BIK interacts at putative promoters
In order to make even more rigorous the prediction of BIK interacting at promoter sites, we analyzed the 7,028 regions, with gene ID, by means of the Promoter 2.0 Prediction Server (Department of Systems Biology, Technical University of Denmark) and GPMiner . This analysis showed eighty-three sites with a high probability of being promoter regions, which, according to GPMiner, they are annotated transcriptional start sites that correspond to binding sites for well-characterized transcription factors (Supplementary Table 4).

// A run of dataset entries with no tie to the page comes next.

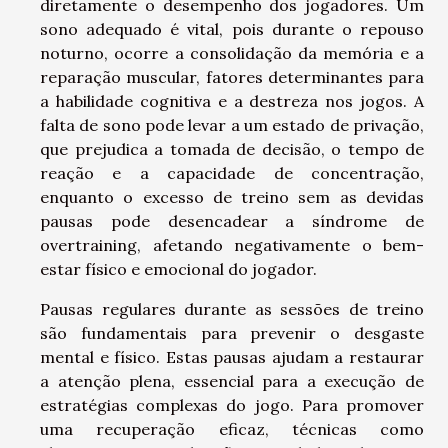
diretamente o desempenho dos jogadores. Um
sono adequado é vital, pois durante o repouso
noturno, ocorre a consolidação da memória e a
reparação muscular, fatores determinantes para
a habilidade cognitiva e a destreza nos jogos. A
falta de sono pode levar a um estado de privação,
que prejudica a tomada de decisão, o tempo de
reação e a capacidade de concentração,
enquanto o excesso de treino sem as devidas
pausas pode desencadear a síndrome de
overtraining, afetando negativamente o bem-
estar físico e emocional do jogador.
Pausas regulares durante as sessões de treino
são fundamentais para prevenir o desgaste
mental e físico. Estas pausas ajudam a restaurar
a atenção plena, essencial para a execução de
estratégias complexas do jogo. Para promover
uma recuperação eficaz, técnicas como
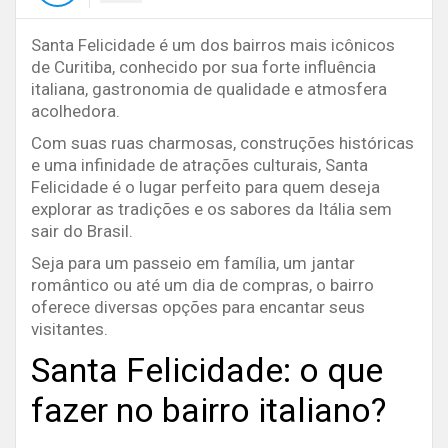
Santa Felicidade é um dos bairros mais icônicos
de Curitiba, conhecido por sua forte influência
italiana, gastronomia de qualidade e atmosfera
acolhedora.
Com suas ruas charmosas, construções históricas
e uma infinidade de atrações culturais, Santa
Felicidade é o lugar perfeito para quem deseja
explorar as tradições e os sabores da Itália sem
sair do Brasil.
Seja para um passeio em família, um jantar
romântico ou até um dia de compras, o bairro
oferece diversas opções para encantar seus
visitantes.
Santa Felicidade: o que
fazer no bairro italiano?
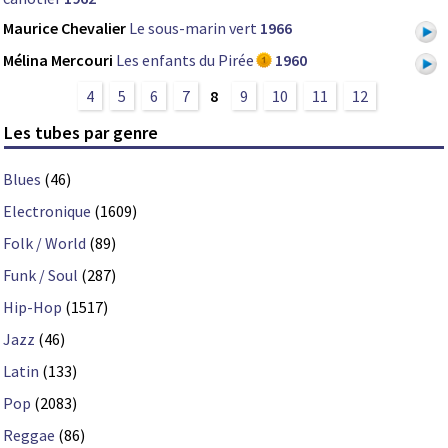
Maurice Chevalier
Le sous-marin vert
1966
Mélina Mercouri
Les enfants du Pirée
1960
4
5
6
7
8
9
10
11
12
Les tubes par genre
Blues
(46)
Electronique
(1609)
Folk / World
(89)
Funk / Soul
(287)
Hip-Hop
(1517)
Jazz
(46)
Latin
(133)
Pop
(2083)
Reggae
(86)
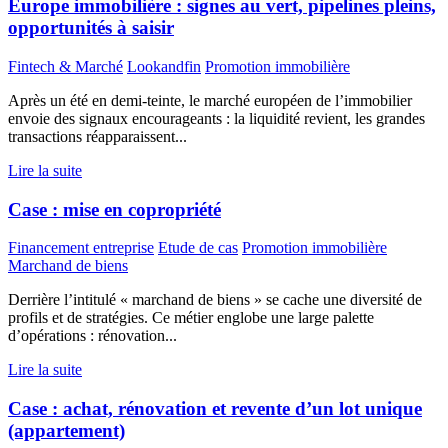
Europe immobilière : signes au vert, pipelines pleins,
opportunités à saisir
Fintech & Marché
Lookandfin
Promotion immobilière
Après un été en demi-teinte, le marché européen de l’immobilier
envoie des signaux encourageants : la liquidité revient, les grandes
transactions réapparaissent...
Lire la suite
Case : mise en copropriété
Financement entreprise
Etude de cas
Promotion immobilière
Marchand de biens
Derrière l’intitulé « marchand de biens » se cache une diversité de
profils et de stratégies. Ce métier englobe une large palette
d’opérations : rénovation...
Lire la suite
Case : achat, rénovation et revente d’un lot unique
(appartement)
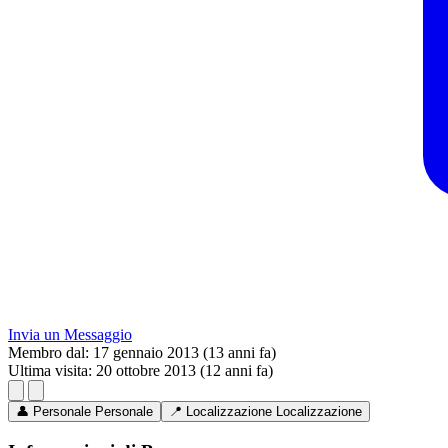
Invia un Messaggio
Membro dal:
17 gennaio 2013 (13 anni fa)
Ultima visita:
20 ottobre 2013 (12 anni fa)
👤
Personale
Personale
📍
Localizzazione
Localizzazione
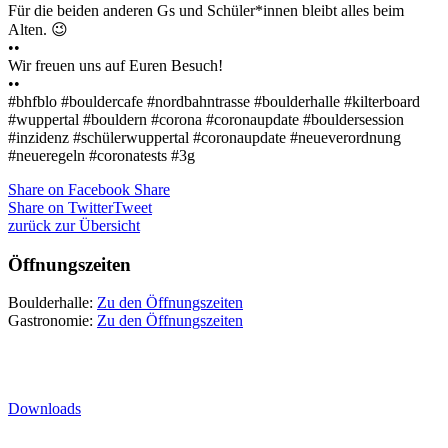
Für die beiden anderen Gs und Schüler*innen bleibt alles beim
Alten. 😉
••
Wir freuen uns auf Euren Besuch!
••
#bhfblo #bouldercafe #nordbahntrasse #boulderhalle #kilterboard
#wuppertal #bouldern #corona #coronaupdate #bouldersession
#inzidenz #schülerwuppertal #coronaupdate #neueverordnung
#neueregeln #coronatests #3g
Share on Facebook
Share
Share on Twitter
Tweet
zurück zur Übersicht
Öffnungszeiten
Boulderhalle:
Zu den Öffnungszeiten
Gastronomie:
Zu den Öffnungszeiten
Downloads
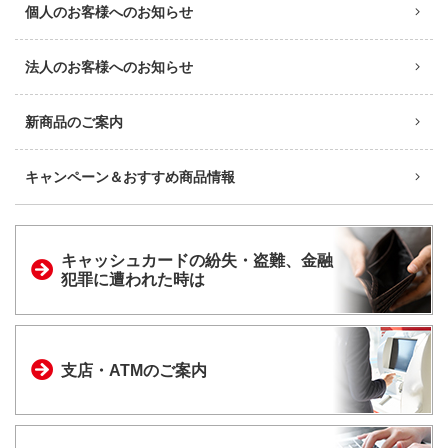
個人のお客様へのお知らせ
法人のお客様へのお知らせ
新商品のご案内
キャンペーン＆おすすめ商品情報
キャッシュカードの
紛失・盗難、金融
犯罪に
遭われた時は
支店・ATMのご案内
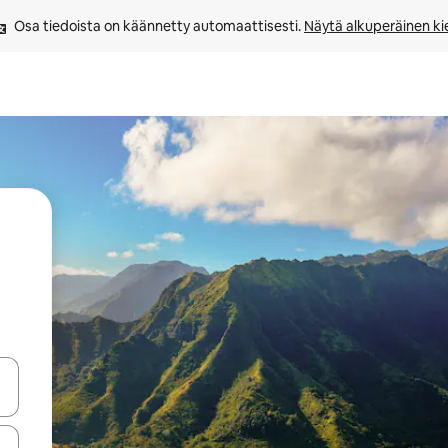
Osa tiedoista on käännetty automaattisesti. 
Näytä alkuperäinen kie
-nuolinäppäimillä tai tutustu koskettamalla tai pyyhkäisemällä.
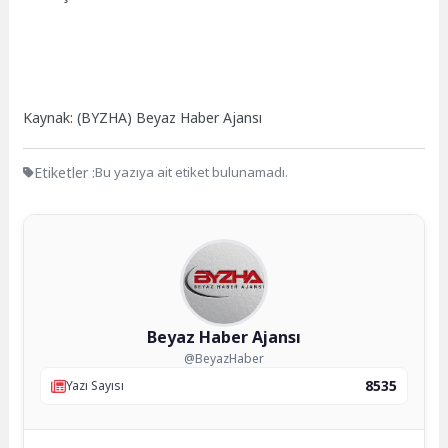
Kaynak: (BYZHA) Beyaz Haber Ajansı
Etiketler :
Bu yazıya ait etiket bulunamadı.
Beyaz Haber Ajansı
@BeyazHaber
8535
Yazı Sayısı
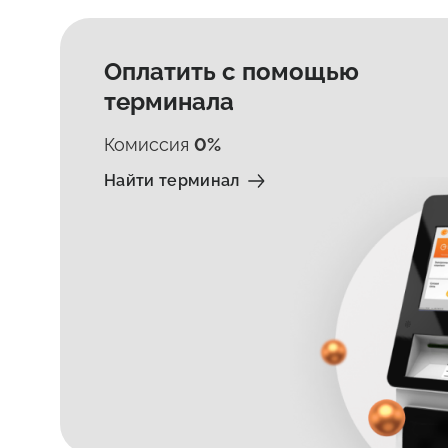
Оплатить с помощью
терминала
Комиссия
0%
Найти терминал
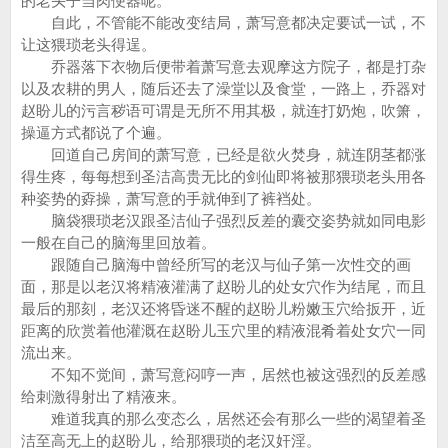
的老头子当肉便器呢。
自此，不管能不能改变结局，萧写意都决定要试一试，不
让这猥琐老头得逞。
乔器落下衣物后便带着萧写意去观摩这方院子，都是打杂
以及农耕的男人，随后还去了澡堂以及食堂，一路上，乔器对
赵盼儿的污言秽语可谓是无所不用其极，就连打奶炮，吹箫，
操逼方式都说了个遍。
回道自己房间的萧写意，已经是欲火焚身，就连阴茎都涨
得生疼，每每想到圣洁高贵无比的剑仙即将被那猥琐老头用各
种姿势的孬操，萧写意的手就伸到了裤裆处。
脑袋猥琐老汉跟圣洁仙子强烈反差的囊交姿势就如同电影
一般在自己的脑海里回放着。
跟随自己脑海中曾经所写的老汉与仙子第一次性交的画
面，那是以老汉将精液灌满了赵盼儿的处女穴作为结尾，而且
最后的那刻，老汉还将昏迷不醒的赵盼儿粉嫩玉穴给扳开，近
距离的欣赏着他灌溉在赵盼儿玉穴里的精液混肴着处女穴一同
流出来。
不知不觉间，萧写意闷哼一声，居然也被这强烈的反差感
给刺激得射出了精液来。
难道我真的那么变态么，居然还会有那么一些的渴望着圣
洁至高无上的赵盼儿，给那猥琐的老汉奸淫。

Potential BIK binding sites
GPMiner is a database that incorporates three well-known transcriptional start site (TSS) tools and orthologous conserved features for promoter prediction. According to this database, consensus sequences with the highest z-score (>200) and occurrence were chosen (Supplementary Table 5). KEGG Orthology of these genes indicates their participation in controlling many cellular processes by acting on different signaling pathways.
BIK expression was attenuated, with a specific siRNA, and we tested the SBF1 and TTL1 gene expressions by qPCR. SBF-1 was overexpressed in both MCF-7 (25 ± 3.0% vs. HMEC and 73 ± 4% vs. MCF10A) and M231 (117 ± 16% vs. HMEC and199 ± 22% vs. MCF10A) compared to HMEC or MCF10A cells. BIK interference reestablished the SBF-1 expression similar to that observed for HMEC (87 ± 11%) and MCF-10A (120 ± 15% vs. 100%) (Figure 2A). Similarly, TTL1 expression was overexpressed in MCF-7 (305± 33% vs. HMEC and 244 ± 29% vs. MCF-10A) and M231 (396 ± 42% vs. HMEC and 341± 36% vs. MCF10A) cells relative to HMEC or MCF10A. BIK interference decreased TTL1 levels, but they were still higher than those for HMEC or MCF-10A (Figure 2B).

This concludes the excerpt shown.